What this task involves: From the entries below, work out the number of lines that hold the word "column", and give that number alone.

Page segmentation data:
================
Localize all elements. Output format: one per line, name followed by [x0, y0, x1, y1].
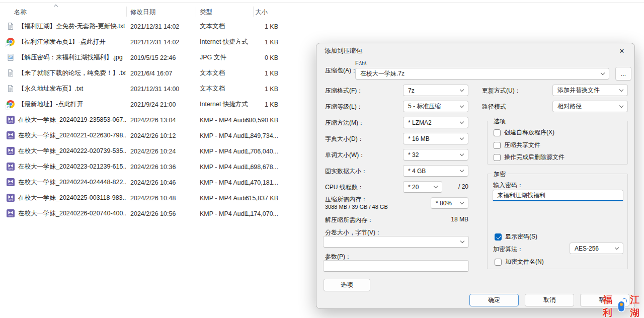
format-combobox[interactable]: 7z	[403, 85, 468, 96]
options-button[interactable]: 选项	[324, 279, 370, 291]
encryption-group: 加密 输入密码： 显示密码(S) 加密算法： AES-256 加密文件名(N)	[487, 174, 628, 269]
kmp-media-icon: MP4	[7, 194, 15, 202]
encryption-method-label: 加密算法：	[493, 245, 523, 254]
cancel-button[interactable]: 取消	[525, 294, 574, 306]
sort-ascending-icon	[54, 4, 58, 8]
archive-label: 压缩包(A)：	[325, 66, 357, 75]
chrome-shortcut-icon	[7, 38, 15, 46]
file-row[interactable]: MP4 在校大一学妹_20240226-020740-400.... 2024/…	[0, 206, 302, 221]
file-row[interactable]: MP4 在校大一学妹_20240225-003118-983.... 2024/…	[0, 190, 302, 206]
file-row[interactable]: 【福利江湖】全免费-无套路-更新快.txt 2021/12/31 14:02 文…	[0, 19, 302, 34]
archive-name-combobox[interactable]: 在校大一学妹.7z	[355, 68, 609, 80]
close-icon[interactable]: ✕	[612, 44, 631, 57]
svg-text:MP4: MP4	[9, 136, 13, 139]
chevron-down-icon	[460, 120, 464, 124]
svg-text:MP4: MP4	[9, 168, 13, 170]
solid-block-label: 固实数据大小：	[325, 167, 367, 176]
decompress-memory-value: 18 MB	[428, 216, 468, 223]
encryption-method-combobox[interactable]: AES-256	[570, 243, 623, 254]
file-name: 在校大一学妹_20240223-021239-615....	[18, 159, 126, 175]
file-row[interactable]: 【来了就能下载的论坛，纯免费！】.txt 2021/6/4 16:07 文本文档…	[0, 65, 302, 81]
ok-button[interactable]: 确定	[469, 294, 519, 306]
cpu-threads-max: / 20	[453, 183, 468, 190]
svg-text:MP4: MP4	[9, 121, 13, 123]
file-name: 【永久地址发布页】.txt	[18, 81, 126, 97]
path-mode-combobox[interactable]: 相对路径	[552, 101, 628, 112]
checkbox-show-password[interactable]: 显示密码(S)	[495, 232, 537, 241]
level-combobox[interactable]: 5 - 标准压缩	[403, 101, 468, 112]
file-name: 【解压密码：来福利江湖找福利】.jpg	[18, 50, 126, 65]
column-header-type[interactable]: 类型	[200, 6, 212, 18]
file-row[interactable]: 【解压密码：来福利江湖找福利】.jpg 2019/5/15 22:46 JPG …	[0, 50, 302, 65]
column-divider[interactable]	[196, 7, 196, 17]
file-size: 1,470,181...	[216, 175, 278, 190]
file-size: 1,698,678...	[216, 159, 278, 175]
encryption-group-legend: 加密	[492, 170, 508, 179]
column-header-date[interactable]: 修改日期	[130, 6, 155, 18]
column-header-name[interactable]: 名称	[14, 6, 27, 18]
file-name: 【来了就能下载的论坛，纯免费！】.txt	[18, 65, 126, 81]
file-row[interactable]: MP4 在校大一学妹_20240223-021239-615.... 2024/…	[0, 159, 302, 175]
file-date-modified: 2024/2/26 10:48	[130, 190, 193, 206]
memory-usage-label: 压缩所需内存：	[325, 195, 367, 204]
word-size-combobox[interactable]: * 32	[403, 149, 468, 161]
chevron-down-icon	[460, 136, 464, 140]
dialog-title: 添加到压缩包	[325, 47, 362, 55]
file-size: 680,590 KB	[216, 112, 278, 128]
column-divider[interactable]	[282, 7, 282, 17]
browse-button[interactable]: ...	[615, 67, 631, 81]
word-size-label: 单词大小(W)：	[325, 151, 365, 160]
chevron-down-icon	[460, 239, 464, 243]
memory-usage-combobox[interactable]: * 80%	[431, 197, 468, 209]
kmp-media-icon: MP4	[7, 209, 15, 217]
file-row[interactable]: MP4 在校大一学妹_20240224-024448-822.... 2024/…	[0, 175, 302, 190]
file-row[interactable]: MP4 在校大一学妹_20240219-235853-067.... 2024/…	[0, 112, 302, 128]
solid-block-combobox[interactable]: * 4 GB	[403, 165, 468, 177]
dictionary-combobox[interactable]: * 16 MB	[403, 133, 468, 144]
file-size: 1 KB	[216, 65, 278, 81]
file-size: 1 KB	[216, 97, 278, 112]
parameters-input[interactable]	[323, 260, 469, 272]
checkbox-encrypt-filenames[interactable]: 加密文件名(N)	[495, 258, 544, 266]
file-date-modified: 2021/12/31 14:02	[130, 34, 193, 50]
method-combobox[interactable]: * LZMA2	[403, 117, 468, 128]
file-date-modified: 2019/5/15 22:46	[130, 50, 193, 65]
split-volume-combobox[interactable]	[323, 236, 469, 248]
checkbox-compress-shared[interactable]: 压缩共享文件	[494, 141, 540, 149]
chevron-down-icon	[460, 104, 464, 108]
checkbox-create-sfx[interactable]: 创建自释放程序(X)	[494, 128, 554, 137]
update-mode-label: 更新方式(U)：	[482, 87, 521, 95]
mouse-icon	[618, 301, 625, 311]
file-size: 1 KB	[216, 19, 278, 34]
file-name: 【福利江湖】全免费-无套路-更新快.txt	[18, 19, 126, 34]
file-name: 【福利江湖发布页1】-点此打开	[18, 34, 126, 50]
password-input[interactable]	[493, 190, 623, 201]
cpu-threads-combobox[interactable]: * 20	[403, 181, 442, 193]
checkbox-delete-after[interactable]: 操作完成后删除源文件	[494, 153, 565, 162]
memory-usage-detail: 3088 MB / 39 GB / 48 GB	[325, 204, 388, 210]
file-row[interactable]: MP4 在校大一学妹_20240221-022630-798.... 2024/…	[0, 128, 302, 143]
file-size: 1,174,070...	[216, 206, 278, 221]
update-mode-combobox[interactable]: 添加并替换文件	[552, 85, 628, 96]
file-date-modified: 2021/9/24 21:00	[130, 97, 193, 112]
file-row[interactable]: 【永久地址发布页】.txt 2021/12/31 14:00 文本文档 1 KB	[0, 81, 302, 97]
column-divider[interactable]	[253, 7, 254, 17]
file-size: 1 KB	[216, 81, 278, 97]
level-label: 压缩等级(L)：	[325, 103, 363, 111]
options-group: 选项 创建自释放程序(X) 压缩共享文件 操作完成后删除源文件	[487, 121, 628, 165]
chevron-down-icon	[460, 200, 464, 204]
file-date-modified: 2024/2/26 10:36	[130, 159, 193, 175]
watermark-brand-left: 福利	[599, 293, 617, 318]
column-header-size[interactable]: 大小	[255, 6, 268, 18]
file-name: 在校大一学妹_20240219-235853-067....	[18, 112, 126, 128]
svg-text:MP4: MP4	[9, 152, 13, 154]
file-size: 1,849,734...	[216, 128, 278, 143]
file-row[interactable]: MP4 在校大一学妹_20240222-020739-535.... 2024/…	[0, 143, 302, 159]
archive-path: F:\h\	[355, 60, 366, 66]
method-label: 压缩方法(M)：	[325, 119, 364, 127]
file-name: 【最新地址】-点此打开	[18, 97, 126, 112]
column-divider[interactable]	[126, 7, 127, 17]
svg-text:MP4: MP4	[9, 183, 13, 186]
file-row[interactable]: 【最新地址】-点此打开 2021/9/24 21:00 Internet 快捷方…	[0, 97, 302, 112]
file-row[interactable]: 【福利江湖发布页1】-点此打开 2021/12/31 14:02 Interne…	[0, 34, 302, 50]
================
Finished task: 8